El hecho de contar con suficiente agua potable ha representado por mucho tiempo un gran desafío en diversas regiones del mundo, independientemente de que sea un lugar con escasa o abundante agua. Informes recientes han revelado que la Organización Mundial de la Salud (OMS) ha detectado que 3 de cada 10 personas en todo el planeta asegura carecer de agua potable en sus hogares.

Una gran cantidad de plantas de tratamiento de agua están impulsadas por energía eléctrica, sin embargo, investigadores han sugerido a la energía solar como el próximo motor para este tipo de instalaciones. Más allá de eso, las preocupaciones de los expertos no pasan por un tema energético, sino sobre el impacto que puede tener en el ecosistema marino el proceso de desalinización del agua, ampliamente utilizado en el mundo, sobre todo en aquellas regiones costeras sin suficiente agua potable.

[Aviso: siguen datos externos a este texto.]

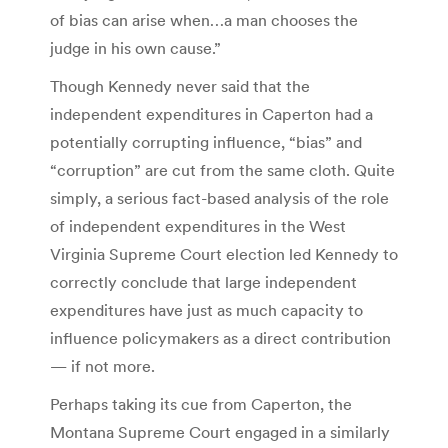
of bias can arise when…a man chooses the
judge in his own cause.”
Though Kennedy never said that the
independent expenditures in Caperton had a
potentially corrupting influence, “bias” and
“corruption” are cut from the same cloth. Quite
simply, a serious fact-based analysis of the role
of independent expenditures in the West
Virginia Supreme Court election led Kennedy to
correctly conclude that large independent
expenditures have just as much capacity to
influence policymakers as a direct contribution
— if not more.
Perhaps taking its cue from Caperton, the
Montana Supreme Court engaged in a similarly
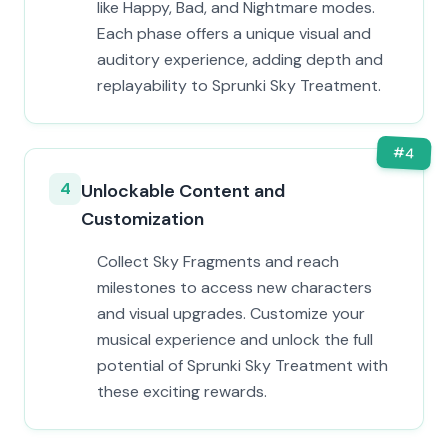
like Happy, Bad, and Nightmare modes.
Each phase offers a unique visual and
auditory experience, adding depth and
replayability to Sprunki Sky Treatment.
#
4
4
Unlockable Content and
Customization
Collect Sky Fragments and reach
milestones to access new characters
and visual upgrades. Customize your
musical experience and unlock the full
potential of Sprunki Sky Treatment with
these exciting rewards.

La desalinización consiste en el proceso de eliminación de la sal del agua para convertirla en potable. Sin embargo, los productos que nacen de este proceso pudieran causar un verdadero desastre en los ecosistemas del océano, que cuentan con algunas especies propensas a sufrir las consecuencias. Así lo aseguró Amy Childress, investigadora de la Universidad del Sur de California, en una entrevista con New Scientist. Ella dijo:

El aumento de la salinidad es uno de los problemas ambientales más importantes del siglo XXI.

En el artículo, Childress revela que una de las técnicas más dañinas para el ecosistema marino es la ósmosis inversa, la cual es utilizada para desalinizar el agua, en la cual el vital líquido fluye mediante una membrana por la que la sal no puede pasar. En este sentido, un lado de la membrana ofrece agua potable, y el otro lado permite obtener salmuera concentrada, un componente mucho más salado que el agua del océano.

Al parecer, una gran parte de las plantas de desalinización existentes en la actualidad bombea salmuera hacia el océano, lo que ha aumentado las preocupaciones de los investigadores con respecto a la salud de especies como el abulón rojo o las algas gigantes, las cuales son sensibles a la salinidad y representan el hogar de una gran cantidad de especies marinas.

Sin embargo, no todo está perdido. Childress ha asegurado que una posible manera de evitar estas consecuencias es que las plantas desalinizadoras diluyan el agua que sobra con agua dulce, que tenga el suficiente grado de limpieza como para ser incorporada nuevamente en el océano, sin embargo, no sería agua consumible por los humanos.